Autre point commun, la nature de vos entreprises. Entreprises familiales, basées sur la responsabilité individuelle, leurs responsables sont amenés à embrasser plusieurs métiers à la fois, celui de marin pêcheur d'abord, mais aussi celui de commerçant et celui de gestionnaire. A cet égard, on ne rappellera jamais assez le rôle que jouent vos conjointes, ici largement représentées, dans la gestion de vos entreprises, mais aussi dans les fonctions les plus diverses de la production jusqu'à la mise en marché. Il est nécessaire que leur place soit reconnue économiquement et socialement. Un premier pas a été fait en France avec l'adoption du statut de conjoint. On peut sans doute aller plus loin en reconnaissant aux conjointes une place dans les organisations professionnelles. Ce forum en donne l'exemple aujourd'hui.

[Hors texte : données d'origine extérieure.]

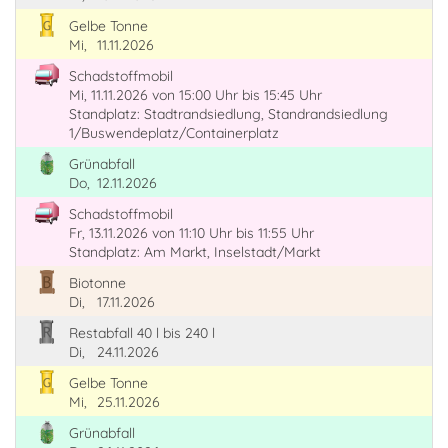
Gelbe Tonne
Mi,
11.11.2026
Schadstoffmobil
Mi, 11.11.2026
von 15:00 Uhr
bis 15:45 Uhr
Standplatz: Stadtrandsiedlung, Standrandsiedlung
1/Buswendeplatz/Containerplatz
Grünabfall
Do,
12.11.2026
Schadstoffmobil
Fr, 13.11.2026
von 11:10 Uhr
bis 11:55 Uhr
Standplatz: Am Markt, Inselstadt/Markt
Biotonne
Di,
17.11.2026
Restabfall 40 l bis 240 l
Di,
24.11.2026
Gelbe Tonne
Mi,
25.11.2026
Grünabfall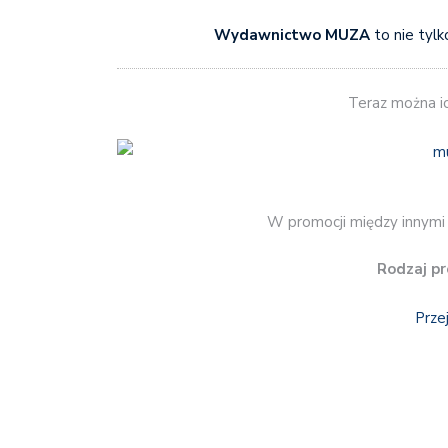
Wydawnictwo MUZA
to nie tylk
Teraz można i
W promocji między innym
Rodzaj pr
Prze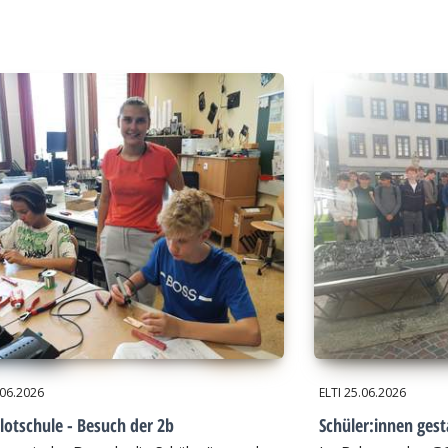
.06.2026
ELTI
25.06.2026
lotschule - Besuch der 2b
Schüler:innen gest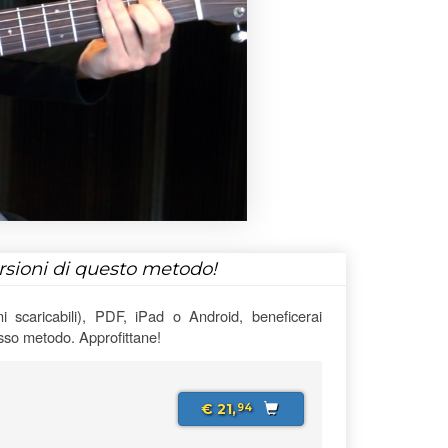
ersioni di questo metodo!
 scaricabili), PDF, iPad o Android, beneficerai
esso metodo. Approfittane!
€ 21,
94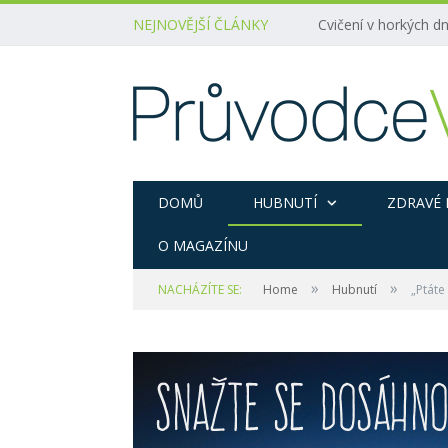
NEJNOVĚJŠÍ ČLÁNKY
Cvičení v horkých dn
DOMŮ
HUBNUTÍ
ZDRAVÉ 
O MAGAZÍNU
»
»
NACHÁZÍTE SE:
Home
Hubnutí
„Ptáte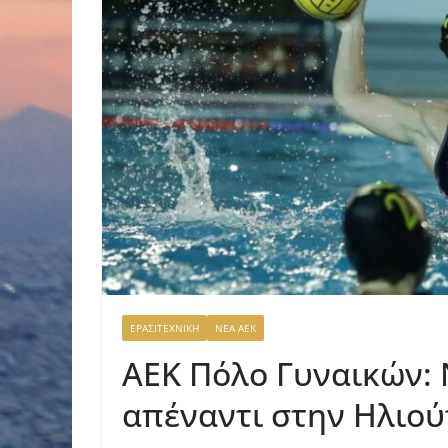
ΕΡΑΣΙΤΕΧΝΙΚΗ
ΝΕΑ ΑΕΚ
ΑΕΚ Πόλο Γυναικών: 
απέναντι στην Ηλιο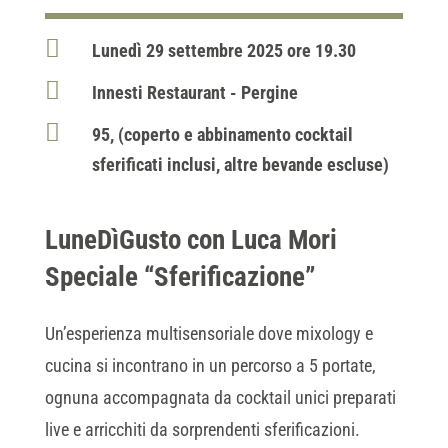

Lunedì 29 settembre 2025 ore 19.30

Innesti Restaurant - Pergine

95, (coperto e abbinamento cocktail
sferificati inclusi, altre bevande escluse)
LuneDìGusto con Luca Mori
Speciale “Sferificazione”
Un’esperienza multisensoriale dove mixology e
cucina si incontrano in un percorso a 5 portate,
ognuna accompagnata da cocktail unici preparati
live e arricchiti da sorprendenti sferificazioni.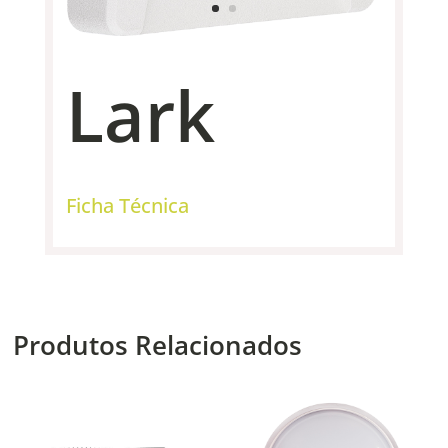
Lark
Ficha Técnica
Produtos Relacionados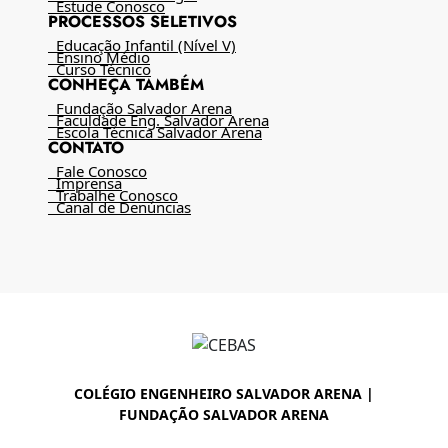
Estude Conosco
PROCESSOS SELETIVOS
Educação Infantil (Nível V)
Ensino Médio
Curso Técnico
CONHEÇA TAMBÉM
Fundação Salvador Arena
Faculdade Eng. Salvador Arena
Escola Técnica Salvador Arena
CONTATO
Fale Conosco
Imprensa
Trabalhe Conosco
Canal de Denúncias
COLÉGIO ENGENHEIRO SALVADOR ARENA |
FUNDAÇÃO SALVADOR ARENA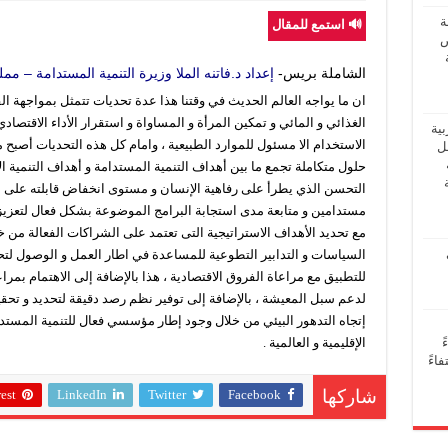
ة
🔊 استمع للمقال
ض
الشاملة بريس-
إعداد
د.فاتنه الملا وزيرة التنمية المستدامة – م
ان ما يواجه العالم الحديث في وقتنا هذا عدة تحديات تتمثل بمواجهة الفق
الغذائي و المائي و تمكين المرأة و المساواة و استقرار الأداء الاقتصادي
بية
الاستخدام الا مسئول للموارد الطبيعية ، وامام كل هذه التحديات أصب
فل
حلول متكاملة تجمع ما بين أهداف التنمية المستدامة و أهداف التنمية ا
التحسن الذي يطرأ على رفاهية الإنسان و مستوى انخفاض قابلته على التأ
مستدامين و متابعة مدى استجابة البرامج الموضوعة بشكل فعال لتعزيز 
مع تحديد الأهداف الاستراتيجية التى تعتمد على الشراكات الفعالة من 
السياسات و التدابير التطوعية للمساعدة في اطار العمل و الوصول 
للتطبيق مع مراعاة الفروق الاقتصادية ، هذا بالإضافة إلى الاهتمام بمرا
لدعم سبل المعيشة ، بالإضافة إلى توفير نظم رصد دقيقة لتحديد و تح
إتجاه التدهور البيئي من خلال وجود إطار مؤسسي فعال للتنمية المستدا
الإقليمية و العالمية .
ً
اءً
est
LinkedIn
Twitter
Facebook
شاركها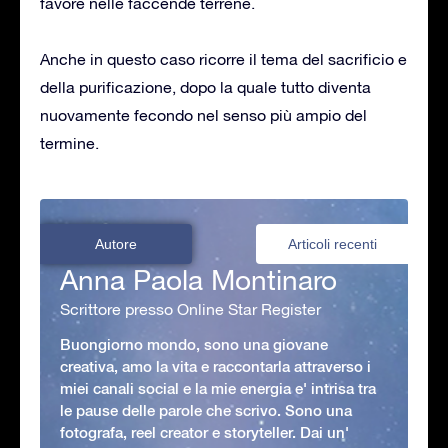
favore nelle faccende terrene.
Anche in questo caso ricorre il tema del sacrificio e
della purificazione, dopo la quale tutto diventa
nuovamente fecondo nel senso più ampio del
termine.
Autore
Articoli recenti
Anna Paola Montinaro
Scrittore presso Online Star Register
Buongiorno mondo, sono una giovane
creativa, amo la vita e raccontarla attraverso i
miei canali social e la mie energia e' intrisa tra
le pause delle parole che scrivo. Sono una
fotografa, reel creator e storyteller. Dai un'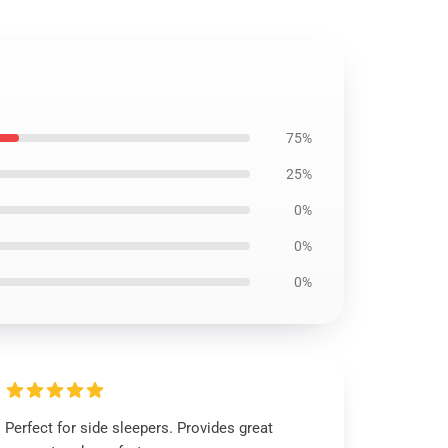
75%
25%
0%
0%
0%
Perfect for side sleepers. Provides great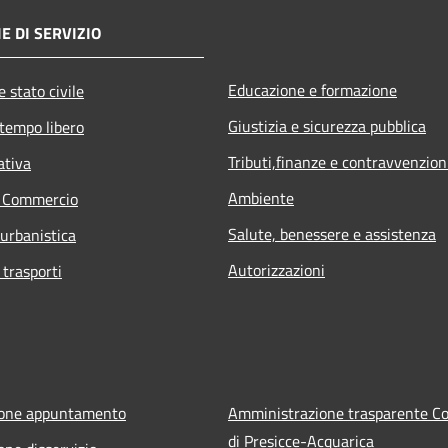
E DI SERVIZIO
Educazione e formazione
 stato civile
Giustizia e sicurezza pubblica
 tempo libero
Tributi,finanze e contravvenzion
ativa
Ambiente
e Commercio
Salute, benessere e assistenza
 urbanistica
Autorizzazioni
 trasporti
ione appuntamento
Amministrazione trasparente 
di Presicce-Acquarica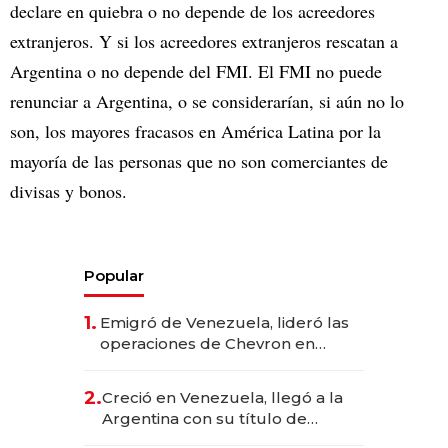
declare en quiebra o no depende de los acreedores
extranjeros. Y si los acreedores extranjeros rescatan a
Argentina o no depende del FMI. El FMI no puede
renunciar a Argentina, o se considerarían, si aún no lo
son, los mayores fracasos en América Latina por la
mayoría de las personas que no son comerciantes de
divisas y bonos.
Popular
1.
Emigró de Venezuela, lideró las
operaciones de Chevron en
EE.UU. y hoy es la única mujer
CEO en Vaca Muerta
2.
Creció en Venezuela, llegó a la
Argentina con su título de
abogado y construyó un imperio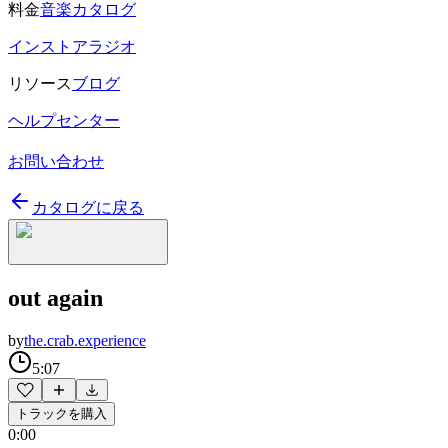
料金
音楽カタログ
インストアラジオ
リソース
ブログ
ヘルプセンター
お問い合わせ
カタログに戻る
out again
by
the.crab.experience
5:07
トラックを購入
0:00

Toujours au chapitre des problématiques qui vous sont communes, j'évoquerai le modèle de développement qui vous est propre. La pêche artisanale est en effet certainement la mieux placée pour développer l'emploi dans des conditions sociales dignes, loin d'un productivisme débridé qui oublierait que l'homme doit être au cur de nos préoccupations, que le respect de l'environnement est un enjeu majeur et que le consommateur a droit à la qualité et à la sécurité sanitaire de son alimentation. Votre modèle de production, intègre au contraire ces enjeux.
Je n'omettrai pas la diversité des rôles joués par la pêche artisanale, de l'économique au social en passant par le territorial et le culturel. Derrière votre activité, c'est la vie des ports qui est en jeu, et aussi la vie d'une mosaïque de régions littorales et le maintien de vos communautés.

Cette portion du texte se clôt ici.